** ABOUT THIS TASK **
Show all lines of the entries in which the word "every" is found.

** DATA IN THIS EXERCISE **
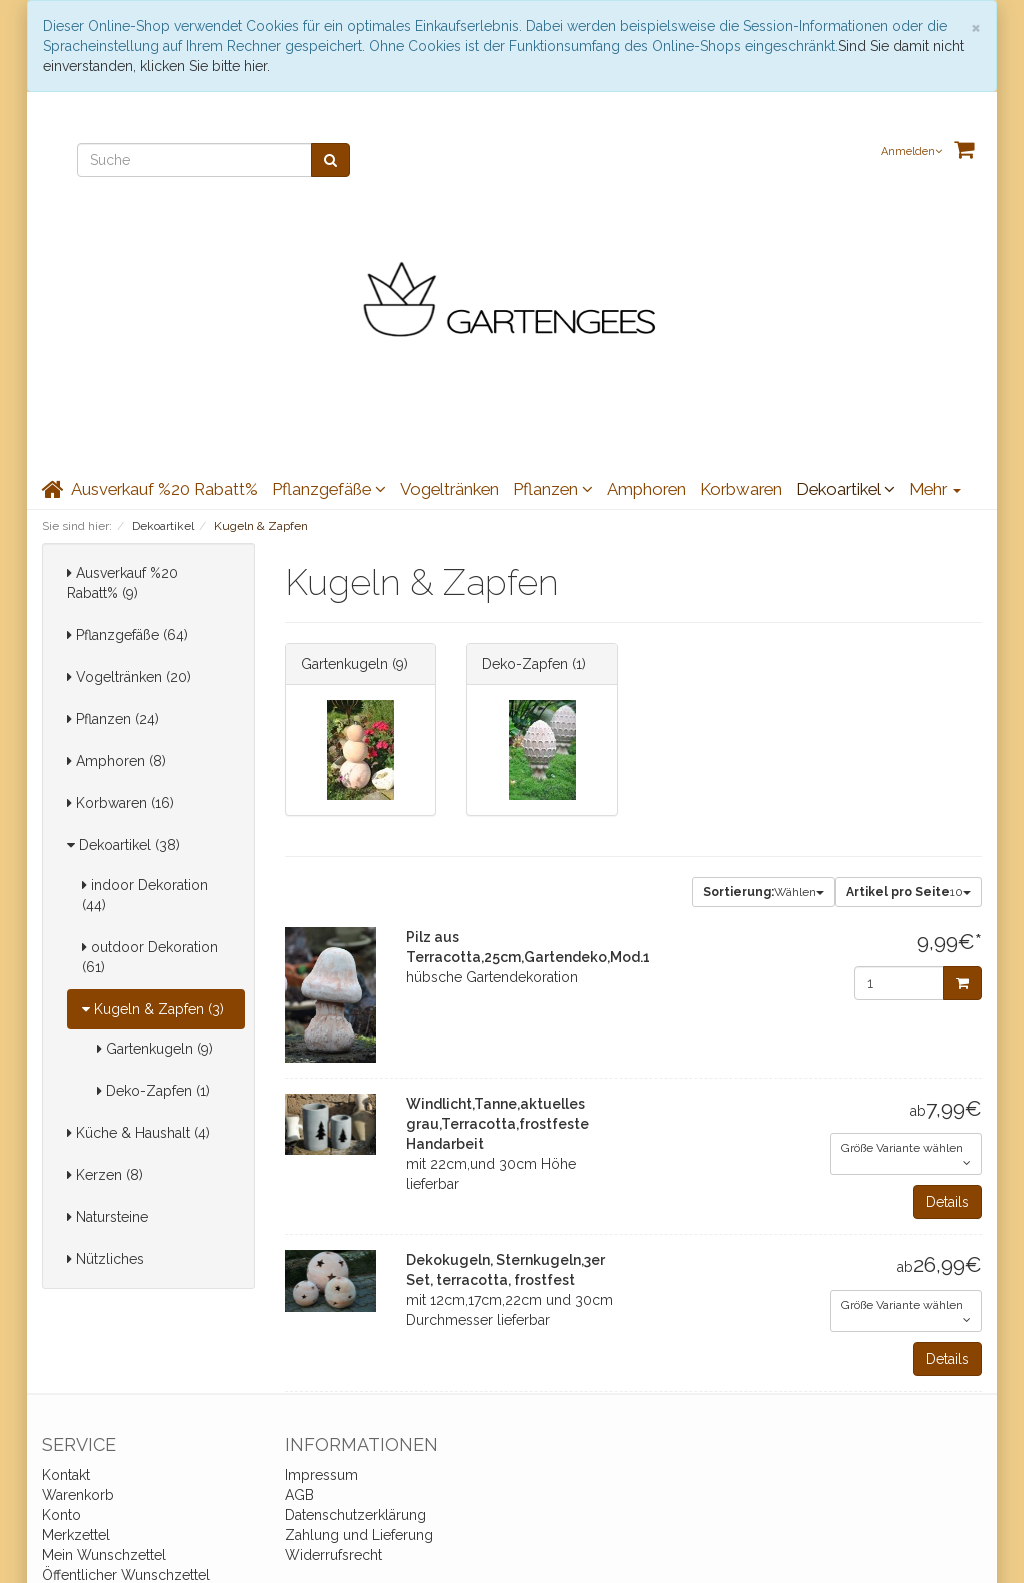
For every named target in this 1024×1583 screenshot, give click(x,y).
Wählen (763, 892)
* * *
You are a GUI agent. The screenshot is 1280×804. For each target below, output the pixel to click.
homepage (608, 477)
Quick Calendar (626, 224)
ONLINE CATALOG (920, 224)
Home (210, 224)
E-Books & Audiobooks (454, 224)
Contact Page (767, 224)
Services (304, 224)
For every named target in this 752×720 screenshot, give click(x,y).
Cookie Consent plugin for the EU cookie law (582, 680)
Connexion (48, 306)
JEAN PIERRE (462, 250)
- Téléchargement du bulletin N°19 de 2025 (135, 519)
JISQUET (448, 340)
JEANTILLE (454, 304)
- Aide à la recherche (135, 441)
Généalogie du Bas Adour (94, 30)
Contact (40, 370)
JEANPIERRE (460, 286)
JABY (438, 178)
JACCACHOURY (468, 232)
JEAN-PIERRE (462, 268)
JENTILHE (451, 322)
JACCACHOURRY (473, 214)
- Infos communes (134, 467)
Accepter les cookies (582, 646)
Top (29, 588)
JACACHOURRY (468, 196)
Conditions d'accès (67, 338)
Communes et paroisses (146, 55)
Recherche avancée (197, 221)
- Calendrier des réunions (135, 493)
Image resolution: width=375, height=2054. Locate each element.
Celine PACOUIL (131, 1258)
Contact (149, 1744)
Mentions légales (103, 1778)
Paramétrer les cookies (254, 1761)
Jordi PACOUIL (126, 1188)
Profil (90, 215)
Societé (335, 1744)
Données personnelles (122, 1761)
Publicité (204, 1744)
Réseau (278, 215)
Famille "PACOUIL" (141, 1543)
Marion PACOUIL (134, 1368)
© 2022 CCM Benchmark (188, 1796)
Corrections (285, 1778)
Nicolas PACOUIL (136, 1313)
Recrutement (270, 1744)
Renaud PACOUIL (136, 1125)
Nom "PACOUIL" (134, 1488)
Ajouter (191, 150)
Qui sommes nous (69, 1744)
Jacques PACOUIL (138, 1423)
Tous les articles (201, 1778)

** WRITTEN ANSWER **
For every named target in this 1024×1583 screenshot, give click(x,y).
For every named target in this 752×720 screenshot, give click(x,y).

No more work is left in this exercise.